Smalls: I haven’t had anything yet, so how can I have some more of nothing?
Ham: You’re killing me, Smalls! These are s’mores stuff! OK, pay attention. First you take the graham, you stick the chocolate on the graham. Then you roast the ‘mallow. When the mallow’s flaming… you stick it on the chocolate. Then cover with the other end. Then you scarf. Kind of messy, but good! Try some!”

LSU’s Ed Orgeron: Andre the Giant/Fezzik in ‘The Princess Bride’

This match is kind of like Tiger Stadium at night. It’s an intimidating atmosphere for opponents, but Orgeron loves it, and even has a wide smile. Like when he told ESPN’s Tom Rinaldi before the Florida kickoff, “Welcome to Death Valley, where opponent’s dreams come to die.” How about this exchange from the movie:

Miracle Max: Beat it or I’ll call the Brute Squad.
Fezzik: I’m on the Brute Squad.
Miracle Max : (sees Fezzik) You ARE the Brute Squad!

Ole Miss’ Matt Luke: Andy Taylor from ‘The Andy Griffith Show’

As Ole Miss tries to fight its way up the SEC West pecking order, the Rebels will need to at least stand up to the bully at some point.

Imagine Luke saying a line like Taylor once did: “I don’t want him to be the kind of boy lookin’ for fights, but I don’t want him to run from one when he’s in the right.”

Mississippi State’s Joe Moorhead: Ross Geller from ‘Friends’

A Ross quote perfectly summarizes the SEC West, and the kind of thing Moorhead would say about his division, in recruiting and on the field: “I grew up with Monica, if you didn’t eat fast, you didn’t eat.”

Missouri’s Barry Odom: Wrestler Steve Austin

Watch Barry Odom after a defensive turnover for Missouri, or a long touchdown, and it might as well be Steve Austin on the field.

Tennessee’s Jeremy Pruitt: Bull from ‘Night Court’

It’s not at all difficult to see Bull going to Gus’ Good Times Deli after a long, but successful day in the court room, just like Pruitt did after the big win over the Gamecocks.

South Carolina’s Will Muschamp: Andy from ‘The Shawshank Redemption’

It’s also not a stretch to see Muschamp becoming the prison librarian, complete with reading glasses on his nose and all, just like he did midseason this year with the Gamecocks.

Texas A&M’s Jimbo Fisher: Hank from ‘Breaking Bad’

Would anyone be surprised if Fisher had a secret rock collection at home?
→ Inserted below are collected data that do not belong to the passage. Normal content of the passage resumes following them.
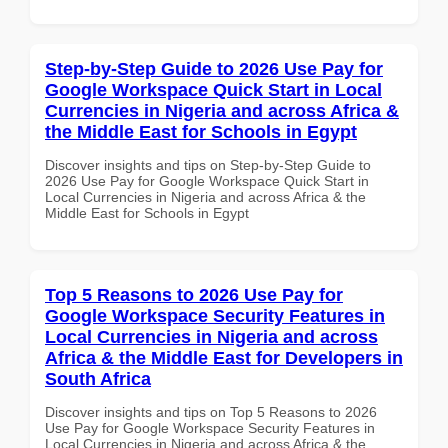
Step-by-Step Guide to 2026 Use Pay for
Google Workspace Quick Start in Local
Currencies in Nigeria and across Africa &
the Middle East for Schools in Egypt
Discover insights and tips on Step-by-Step Guide to
2026 Use Pay for Google Workspace Quick Start in
Local Currencies in Nigeria and across Africa & the
Middle East for Schools in Egypt
Top 5 Reasons to 2026 Use Pay for
Google Workspace Security Features in
Local Currencies in Nigeria and across
Africa & the Middle East for Developers in
South Africa
Discover insights and tips on Top 5 Reasons to 2026
Use Pay for Google Workspace Security Features in
Local Currencies in Nigeria and across Africa & the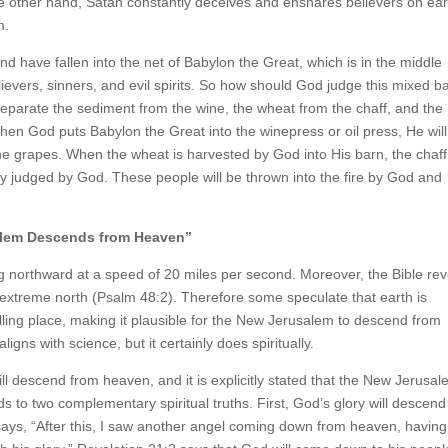
e other hand, Satan constantly deceives and ensnares believers on ear
m.
 have fallen into the net of Babylon the Great, which is in the middle
lievers, sinners, and evil spirits. So how should God judge this mixed b
l separate the sediment from the wine, the wheat from the chaff, and the
When God puts Babylon the Great into the winepress or oil press, He will
 the grapes. When the wheat is harvested by God into His barn, the chaff
rely judged by God. These people will be thrown into the fire by God and
alem Descends from Heaven”
ing northward at a speed of 20 miles per second. Moreover, the Bible re
e extreme north (Psalm 48:2). Therefore some speculate that earth is
ling place, making it plausible for the New Jerusalem to descend from
ligns with science, but it certainly does spiritually.
l descend from heaven, and it is explicitly stated that the New Jerusal
s to two complementary spiritual truths. First, God’s glory will descend
 says, “After this, I saw another angel coming down from heaven, having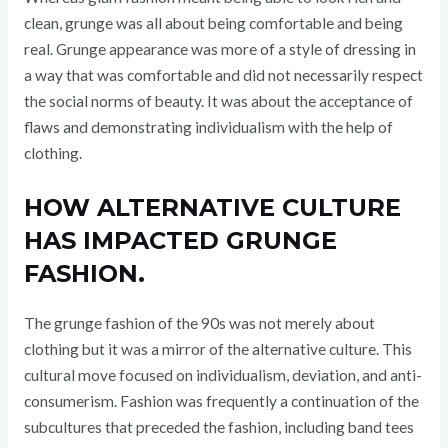
clean, grunge was all about being comfortable and being
real. Grunge appearance was more of a style of dressing in
a way that was comfortable and did not necessarily respect
the social norms of beauty. It was about the acceptance of
flaws and demonstrating individualism with the help of
clothing.
HOW ALTERNATIVE CULTURE
HAS IMPACTED GRUNGE
FASHION.
The grunge fashion of the 90s was not merely about
clothing but it was a mirror of the alternative culture. This
cultural move focused on individualism, deviation, and anti-
consumerism. Fashion was frequently a continuation of the
subcultures that preceded the fashion, including band tees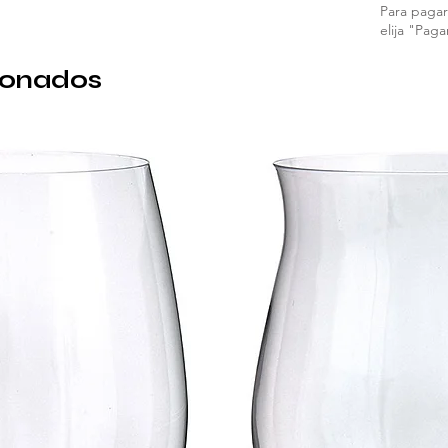
Para pagar 
elija "Paga
ionados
Or how about Fisher having a variation of this line from growing up working a hot and sweaty job as a kid in West Virginia: “Been thinking about a summer job I used to have … marking trees in the woods…Tagging trees is a lot better than chasing monsters.”

Tagging trees is a lot easier than beating Alabama and LSU every year.

Vanderbilt’s Derek Mason: Herman Boone from ‘Remember the Titans’

Mason rattles off lines like Boone just about every day, and certainly every Tuesday at his press conference. Like one this week, “You can’t go broke taking a profit.”

This famous line from Boone could easily become a Mason-ism: “We will be perfect in every aspect of the game. You drop a pass, you run a mile. You miss a blocking assignment, you run a mile. You fumble the football, and I will break my foot off in your John Brown hind parts and then you will run a mile. Perfection. Let’s go to work.”